Every phase (start, sample_start, sample_text, check, done) is pushed to the browser as an RTVI server message, which is how the validation grid on the booth screen stayed live. Watching the grid fill in while the bot was still "thinking" was the demo.
The trade-off is obvious. This path is not streaming. The full answer has to be produced before the adapter can score it, so TTFW goes up by the duration of one generation. For a demo where we want to show validation happening, that is the right trade-off. For a customer where sub-second TTFW matters more than guaranteed enforcement, streaming is still the right default.
Grounding with documents, optionally
For parts of the demo that need to be factually tight ("what sizes do the Granite 4.1 language models come in," "what's in the Core Library"), we rely on document grounding rather than the chat model's memory.

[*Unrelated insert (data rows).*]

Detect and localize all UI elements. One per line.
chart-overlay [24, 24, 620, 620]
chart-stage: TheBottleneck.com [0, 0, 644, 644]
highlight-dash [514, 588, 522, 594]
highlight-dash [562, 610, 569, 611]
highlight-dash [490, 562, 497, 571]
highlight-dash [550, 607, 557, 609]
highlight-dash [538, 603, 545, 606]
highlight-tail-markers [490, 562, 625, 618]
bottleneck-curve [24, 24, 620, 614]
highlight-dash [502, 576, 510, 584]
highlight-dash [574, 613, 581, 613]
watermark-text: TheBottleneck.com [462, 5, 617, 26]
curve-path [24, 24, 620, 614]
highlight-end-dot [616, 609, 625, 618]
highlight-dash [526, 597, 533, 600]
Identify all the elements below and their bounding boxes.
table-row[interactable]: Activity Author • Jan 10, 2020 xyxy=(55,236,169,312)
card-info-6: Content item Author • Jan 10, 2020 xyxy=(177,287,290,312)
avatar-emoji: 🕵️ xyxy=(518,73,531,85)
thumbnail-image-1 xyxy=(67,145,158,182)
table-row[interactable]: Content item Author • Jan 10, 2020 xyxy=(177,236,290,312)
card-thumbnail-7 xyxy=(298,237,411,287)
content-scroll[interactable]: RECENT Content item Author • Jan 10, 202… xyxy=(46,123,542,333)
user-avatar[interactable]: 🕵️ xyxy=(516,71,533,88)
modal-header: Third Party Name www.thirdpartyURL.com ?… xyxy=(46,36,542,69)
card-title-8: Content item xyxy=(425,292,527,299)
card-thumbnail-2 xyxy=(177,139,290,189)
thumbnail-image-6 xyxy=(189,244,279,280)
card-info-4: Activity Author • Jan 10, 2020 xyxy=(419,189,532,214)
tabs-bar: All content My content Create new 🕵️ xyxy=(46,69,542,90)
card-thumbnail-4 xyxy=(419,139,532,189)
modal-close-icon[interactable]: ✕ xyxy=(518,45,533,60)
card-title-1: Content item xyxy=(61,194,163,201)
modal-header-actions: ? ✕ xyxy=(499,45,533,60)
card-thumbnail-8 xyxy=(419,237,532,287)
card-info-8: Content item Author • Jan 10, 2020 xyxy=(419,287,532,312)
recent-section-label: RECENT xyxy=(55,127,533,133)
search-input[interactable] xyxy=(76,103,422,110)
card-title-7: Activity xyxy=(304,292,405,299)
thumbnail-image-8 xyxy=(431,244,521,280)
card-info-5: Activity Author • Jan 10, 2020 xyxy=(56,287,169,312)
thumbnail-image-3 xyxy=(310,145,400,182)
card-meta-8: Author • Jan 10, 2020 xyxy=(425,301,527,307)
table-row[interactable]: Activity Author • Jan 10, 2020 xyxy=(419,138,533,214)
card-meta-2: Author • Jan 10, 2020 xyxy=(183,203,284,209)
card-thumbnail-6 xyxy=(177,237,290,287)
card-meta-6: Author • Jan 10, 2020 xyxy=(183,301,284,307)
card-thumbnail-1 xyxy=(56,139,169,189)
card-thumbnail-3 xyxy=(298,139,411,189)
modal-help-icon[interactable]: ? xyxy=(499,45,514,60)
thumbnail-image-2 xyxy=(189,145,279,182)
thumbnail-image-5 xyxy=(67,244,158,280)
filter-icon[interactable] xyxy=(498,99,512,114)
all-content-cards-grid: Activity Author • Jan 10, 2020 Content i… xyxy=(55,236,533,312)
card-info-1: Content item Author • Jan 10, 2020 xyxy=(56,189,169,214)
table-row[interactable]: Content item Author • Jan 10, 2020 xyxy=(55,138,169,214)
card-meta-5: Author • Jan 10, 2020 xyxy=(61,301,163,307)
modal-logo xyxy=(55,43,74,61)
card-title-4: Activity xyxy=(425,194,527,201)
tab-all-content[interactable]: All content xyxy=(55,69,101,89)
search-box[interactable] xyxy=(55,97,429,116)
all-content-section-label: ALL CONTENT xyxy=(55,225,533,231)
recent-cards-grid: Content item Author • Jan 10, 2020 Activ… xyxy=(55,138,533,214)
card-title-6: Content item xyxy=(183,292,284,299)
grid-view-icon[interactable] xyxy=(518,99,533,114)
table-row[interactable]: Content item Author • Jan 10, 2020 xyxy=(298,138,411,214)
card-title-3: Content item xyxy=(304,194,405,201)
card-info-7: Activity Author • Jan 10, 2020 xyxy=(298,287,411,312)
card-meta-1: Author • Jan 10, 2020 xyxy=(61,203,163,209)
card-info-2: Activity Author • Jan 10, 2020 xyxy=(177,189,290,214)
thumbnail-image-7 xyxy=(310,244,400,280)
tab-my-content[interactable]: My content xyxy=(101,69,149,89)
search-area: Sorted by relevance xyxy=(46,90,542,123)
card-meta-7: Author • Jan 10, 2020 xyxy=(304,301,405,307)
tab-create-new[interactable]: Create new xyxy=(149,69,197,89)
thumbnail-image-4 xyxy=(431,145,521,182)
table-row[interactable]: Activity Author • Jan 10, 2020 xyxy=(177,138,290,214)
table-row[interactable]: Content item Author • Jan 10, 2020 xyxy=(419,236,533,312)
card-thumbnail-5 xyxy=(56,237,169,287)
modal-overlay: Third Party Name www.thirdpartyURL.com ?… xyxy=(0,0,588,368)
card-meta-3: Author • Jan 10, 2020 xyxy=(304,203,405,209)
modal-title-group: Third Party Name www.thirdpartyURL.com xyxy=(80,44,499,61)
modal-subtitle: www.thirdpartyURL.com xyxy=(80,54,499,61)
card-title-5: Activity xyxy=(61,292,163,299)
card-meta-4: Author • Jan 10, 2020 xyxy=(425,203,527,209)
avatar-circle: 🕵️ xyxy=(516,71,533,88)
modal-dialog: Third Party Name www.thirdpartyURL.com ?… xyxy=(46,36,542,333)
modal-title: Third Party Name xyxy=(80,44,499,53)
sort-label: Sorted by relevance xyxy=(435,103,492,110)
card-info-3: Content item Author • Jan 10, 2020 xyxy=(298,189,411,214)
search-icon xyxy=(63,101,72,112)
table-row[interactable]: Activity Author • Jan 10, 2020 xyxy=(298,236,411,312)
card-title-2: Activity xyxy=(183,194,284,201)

Point DOCUMENTS_DIR at a folder of .txt files and the demo loads them at import time as Mellea Document objects, then embeds them in the system prompt inside <documents> XML tags:
_documents_block = (
"You are a helpful assistant with access to the following documents. "
"You may use one or more documents to assist with the user query.\n\n"
"You are given a list of documents within <documents></documents> XML tags:\n"
f"<documents>\n{doc_lines}\n</documents>\n\n"
"Write the response to the user's input by strictly aligning with the facts in the provided documents..."
)
The documents in the booth deployment cover each model family in the release (one per model) plus one describing the demo's own architecture. When a visitor asked about the 8B language model's training recipe, the answer came from text we'd written, not from whatever the chat model had absorbed at pretraining time.
What this adds up to
One WebRTC conversation, one Pipecat pipeline, and every layer of the
Granite 4.1 release doing something load-bearing. Granite Speech on the
way in. A Granite language model in the middle. Granite Switch's
Core-Library requirement_check and Guardian-Library
policy_guardrails adapters scoring each candidate. Mellea tying it
together. A TTS voice on the way out. The pieces were designed
independently and trained by different teams; the fact that they compose
without a rewrite is what we wanted to show.
Try it yourself
The whole speech app runs as a Colab notebook:
Open in Colab: granite_speech_demo.ipynb
What you'll need:
- A GPU runtime --- A100 (Colab Pro) recommended, L4 works, T4 will OOM. Both Granite models have to fit alongside each other.
- A HuggingFace read token as a Colab Secret named
HF_TOKEN. Used both to download the Granite weights and to mint per-session WebRTC TURN credentials so audio actually reaches your browser. - Chrome, Edge, or Firefox. Safari is flaky over WebRTC.
Then: set the secret, switch the runtime to a GPU, hit Runtime → Run all, and when the last cell prints a URL, open it and start talking.
The demo is a reference, not a product. But it's the shape of the applications we think Granite 4.1 is good for, and the easiest way to build intuition for how the pieces compose is to talk to one.